=== Begin Enclosure ===
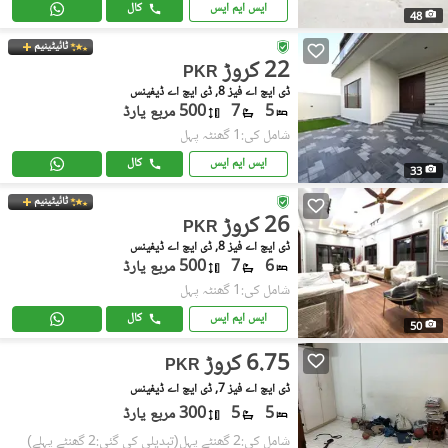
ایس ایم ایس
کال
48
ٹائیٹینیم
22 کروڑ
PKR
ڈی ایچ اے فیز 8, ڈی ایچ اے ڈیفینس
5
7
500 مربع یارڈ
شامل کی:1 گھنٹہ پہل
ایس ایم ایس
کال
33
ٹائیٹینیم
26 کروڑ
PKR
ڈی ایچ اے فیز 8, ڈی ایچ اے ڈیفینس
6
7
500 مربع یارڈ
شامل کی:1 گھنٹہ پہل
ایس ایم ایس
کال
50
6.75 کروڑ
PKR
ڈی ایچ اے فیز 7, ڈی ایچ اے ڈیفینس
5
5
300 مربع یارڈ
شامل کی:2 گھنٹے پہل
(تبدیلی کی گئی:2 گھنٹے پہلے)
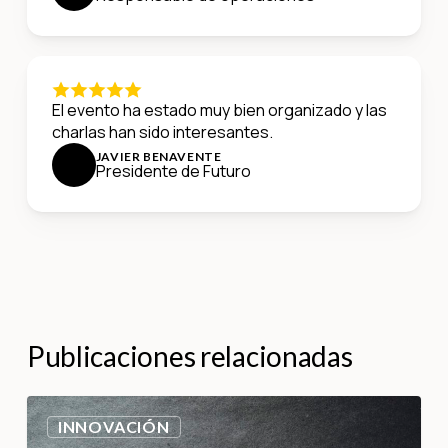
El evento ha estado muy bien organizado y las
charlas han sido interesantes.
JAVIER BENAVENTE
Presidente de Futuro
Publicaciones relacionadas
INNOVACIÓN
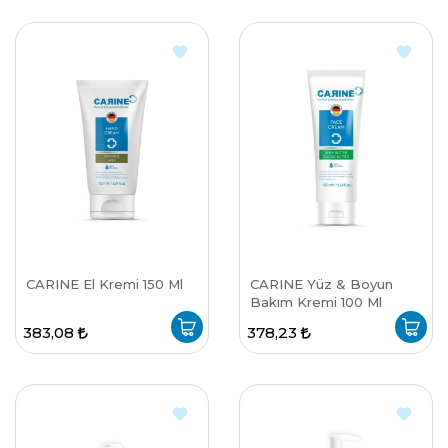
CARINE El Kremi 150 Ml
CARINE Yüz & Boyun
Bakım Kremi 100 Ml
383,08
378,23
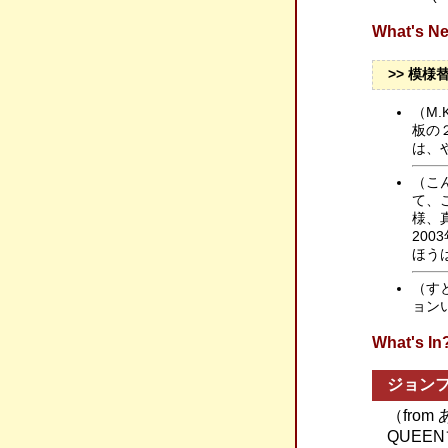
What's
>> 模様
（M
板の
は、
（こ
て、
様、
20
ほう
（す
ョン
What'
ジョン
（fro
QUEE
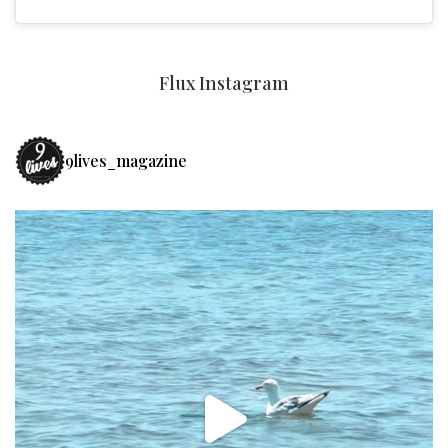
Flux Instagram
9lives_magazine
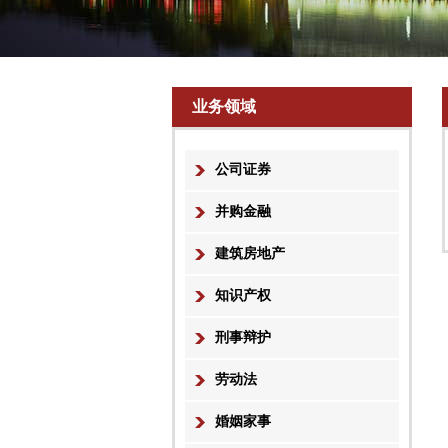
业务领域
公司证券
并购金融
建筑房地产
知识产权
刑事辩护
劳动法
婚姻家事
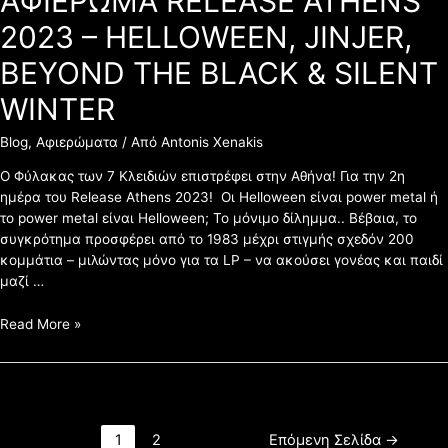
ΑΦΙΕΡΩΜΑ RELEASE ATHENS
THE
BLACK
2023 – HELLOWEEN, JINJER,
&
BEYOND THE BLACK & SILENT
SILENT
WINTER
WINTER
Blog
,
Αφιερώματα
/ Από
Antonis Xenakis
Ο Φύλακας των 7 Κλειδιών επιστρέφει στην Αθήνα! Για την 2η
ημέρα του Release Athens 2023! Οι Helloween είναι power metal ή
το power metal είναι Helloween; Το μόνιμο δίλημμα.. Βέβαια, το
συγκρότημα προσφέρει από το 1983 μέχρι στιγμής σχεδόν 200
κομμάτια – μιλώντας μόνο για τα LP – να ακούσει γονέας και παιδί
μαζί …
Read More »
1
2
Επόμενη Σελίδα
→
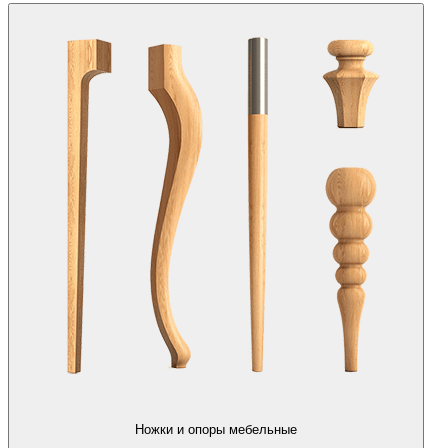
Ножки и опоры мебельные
=== End Enclosure ===
**WHAT IS EXPECTED**
Keep the pictures out and transcribe the entries exactly.

**RESULT OF THIS EXERCISE**
ایس ایم ایس
کال
48
ٹائیٹینیم
22 کروڑ
PKR
ڈی ایچ اے فیز 8, ڈی ایچ اے ڈیفینس
5
7
500 مربع یارڈ
شامل کی:1 گھنٹہ پہل
ایس ایم ایس
کال
33
ٹائیٹینیم
26 کروڑ
PKR
ڈی ایچ اے فیز 8, ڈی ایچ اے ڈیفینس
6
7
500 مربع یارڈ
شامل کی:1 گھنٹہ پہل
ایس ایم ایس
کال
50
6.75 کروڑ
PKR
ڈی ایچ اے فیز 7, ڈی ایچ اے ڈیفینس
5
5
300 مربع یارڈ
شامل کی:2 گھنٹے پہل
(تبدیلی کی گئی:2 گھنٹے پہلے)
El evento ha estado muy bien organizado y las
charlas han sido interesantes.
JAVIER BENAVENTE
Presidente de Futuro
Publicaciones relacionadas
INNOVACIÓN
CARINE El Kremi 150 Ml
CARINE Yüz & Boyun
Bakım Kremi 100 Ml
383,08
378,23
What's
>> 模様
（M
板の
は、
（こ
て、
様、
20
ほう
（す
ョン
What'
ジョン
（fro
QUEE
Flux Instagram
9lives_magazine
业务领域
公司证券
并购金融
建筑房地产
知识产权
刑事辩护
劳动法
婚姻家事
ΑΦΙΕΡΩΜΑ RELEASE ATHENS
THE
BLACK
2023 – HELLOWEEN, JINJER,
&
BEYOND THE BLACK & SILENT
SILENT
WINTER
WINTER
Blog
,
Αφιερώματα
/ Από
Antonis Xenakis
Ο Φύλακας των 7 Κλειδιών επιστρέφει στην Αθήνα! Για την 2η
ημέρα του Release Athens 2023! Οι Helloween είναι power metal ή
το power metal είναι Helloween; Το μόνιμο δίλημμα.. Βέβαια, το
συγκρότημα προσφέρει από το 1983 μέχρι στιγμής σχεδόν 200
κομμάτια – μιλώντας μόνο για τα LP – να ακούσει γονέας και παιδί
μαζί …
Read More »
1
2
Επόμενη Σελίδα
→
Ножки и опоры мебельные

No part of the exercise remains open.